### What you have to do
Wherever the string "Yonchecasboaieul" appears in a line of the listing below, report that line.

···

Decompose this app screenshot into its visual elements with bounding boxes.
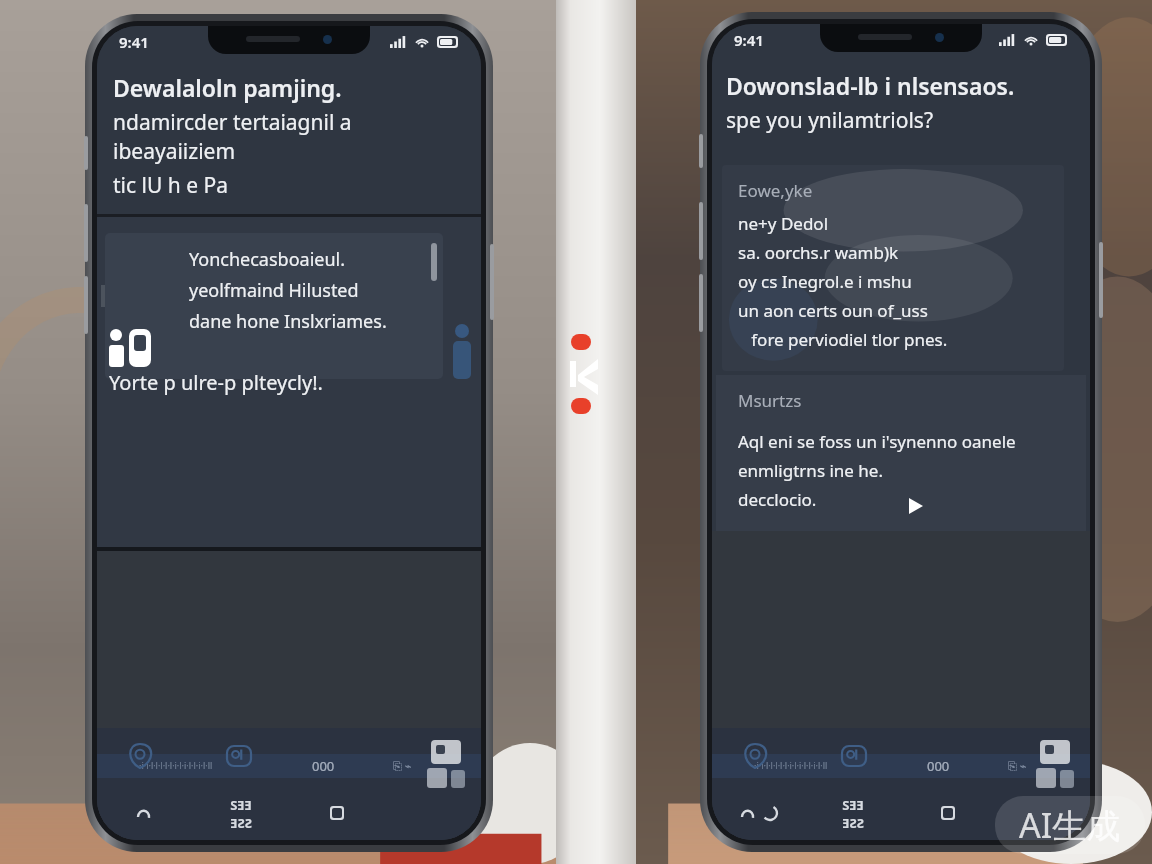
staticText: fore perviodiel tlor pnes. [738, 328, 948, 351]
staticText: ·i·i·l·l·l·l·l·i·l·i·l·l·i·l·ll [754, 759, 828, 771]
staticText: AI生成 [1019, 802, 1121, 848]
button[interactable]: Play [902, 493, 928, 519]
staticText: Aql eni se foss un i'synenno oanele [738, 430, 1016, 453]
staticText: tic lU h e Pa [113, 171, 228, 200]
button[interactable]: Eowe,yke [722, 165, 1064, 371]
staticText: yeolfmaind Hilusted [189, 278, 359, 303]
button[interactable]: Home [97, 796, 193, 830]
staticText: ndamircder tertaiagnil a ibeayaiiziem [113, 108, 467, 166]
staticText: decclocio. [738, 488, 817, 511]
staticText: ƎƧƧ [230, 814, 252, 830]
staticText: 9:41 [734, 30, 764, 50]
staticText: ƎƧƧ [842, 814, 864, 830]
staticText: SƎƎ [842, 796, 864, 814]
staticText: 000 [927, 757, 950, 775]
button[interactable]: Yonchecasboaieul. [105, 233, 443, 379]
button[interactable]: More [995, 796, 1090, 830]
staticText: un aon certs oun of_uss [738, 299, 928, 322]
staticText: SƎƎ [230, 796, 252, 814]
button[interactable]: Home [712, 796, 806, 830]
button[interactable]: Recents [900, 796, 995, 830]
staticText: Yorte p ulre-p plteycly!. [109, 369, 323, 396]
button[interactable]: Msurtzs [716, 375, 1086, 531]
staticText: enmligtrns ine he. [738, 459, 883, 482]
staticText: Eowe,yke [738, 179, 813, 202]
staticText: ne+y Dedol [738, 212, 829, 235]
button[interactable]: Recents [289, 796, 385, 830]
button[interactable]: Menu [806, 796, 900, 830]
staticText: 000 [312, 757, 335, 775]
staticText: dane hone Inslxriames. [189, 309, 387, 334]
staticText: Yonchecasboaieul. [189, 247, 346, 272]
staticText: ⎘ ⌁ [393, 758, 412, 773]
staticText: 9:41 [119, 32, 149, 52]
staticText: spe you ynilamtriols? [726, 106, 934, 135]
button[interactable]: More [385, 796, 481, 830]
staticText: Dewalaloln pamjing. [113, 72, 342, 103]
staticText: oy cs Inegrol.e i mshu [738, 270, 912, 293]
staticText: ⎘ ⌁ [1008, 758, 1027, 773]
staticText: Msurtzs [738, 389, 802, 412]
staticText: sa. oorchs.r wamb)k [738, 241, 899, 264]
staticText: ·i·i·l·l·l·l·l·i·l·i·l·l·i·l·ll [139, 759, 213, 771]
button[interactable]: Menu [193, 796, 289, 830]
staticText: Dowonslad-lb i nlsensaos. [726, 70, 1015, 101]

···

### Answer to the exercise
button[interactable]: Yonchecasboaieul. [105, 233, 443, 379]
staticText: Yonchecasboaieul. [189, 247, 346, 272]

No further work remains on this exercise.